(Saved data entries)
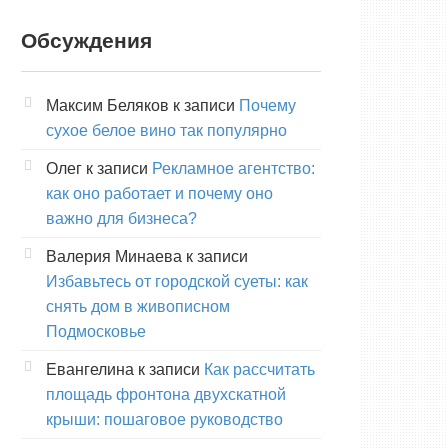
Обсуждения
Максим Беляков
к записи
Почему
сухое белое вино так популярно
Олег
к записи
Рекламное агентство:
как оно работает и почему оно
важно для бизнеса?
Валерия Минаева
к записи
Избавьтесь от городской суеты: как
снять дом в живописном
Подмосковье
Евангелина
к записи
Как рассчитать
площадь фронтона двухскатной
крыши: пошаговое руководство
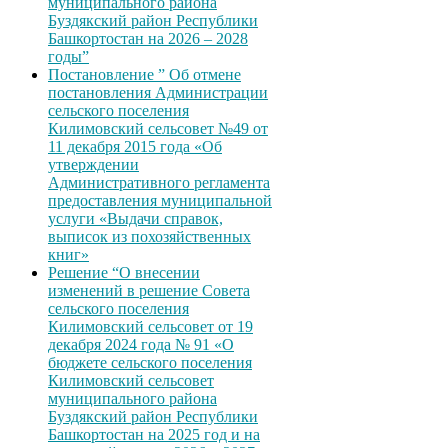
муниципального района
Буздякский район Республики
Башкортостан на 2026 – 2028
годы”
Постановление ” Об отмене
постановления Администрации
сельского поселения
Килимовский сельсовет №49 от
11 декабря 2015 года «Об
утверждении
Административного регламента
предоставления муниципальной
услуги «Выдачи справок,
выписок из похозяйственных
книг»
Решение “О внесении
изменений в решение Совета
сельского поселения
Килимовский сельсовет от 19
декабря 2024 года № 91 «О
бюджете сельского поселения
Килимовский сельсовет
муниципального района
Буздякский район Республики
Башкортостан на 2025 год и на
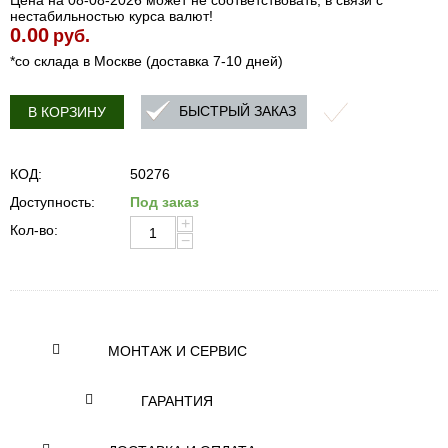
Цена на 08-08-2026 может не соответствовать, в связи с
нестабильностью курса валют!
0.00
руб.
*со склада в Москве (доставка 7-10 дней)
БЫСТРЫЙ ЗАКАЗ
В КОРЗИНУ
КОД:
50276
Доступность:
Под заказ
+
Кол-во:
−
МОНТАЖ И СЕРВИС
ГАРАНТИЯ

WHAT THIS TASK INVOLVES >>
Each line above that contains the word "Килимовский" must be copied.

RESPONSE TO THIS EXERCISE >>
Килимовский сельсовет №49 от
Килимовский сельсовет от 19
Килимовский сельсовет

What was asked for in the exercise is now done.